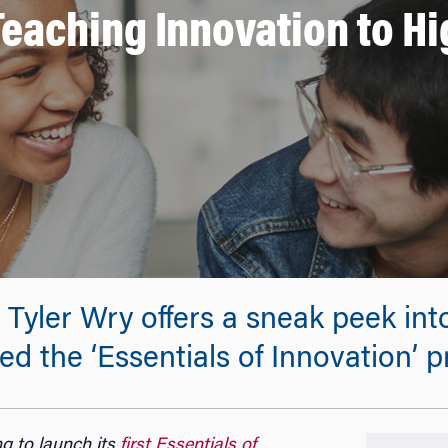
 Teaching Innovation to H
yler Wry offers a sneak peek into
d the ‘Essentials of Innovation’ 
g to launch its
first Essentials of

_ _ _

What the exercise asks. Would you return the whole listing exactly, without the pictures?

Result of this task.
 Teaching Innovation to H
yler Wry offers a sneak peek into
d the ‘Essentials of Innovation’ 
g to launch its
first Essentials of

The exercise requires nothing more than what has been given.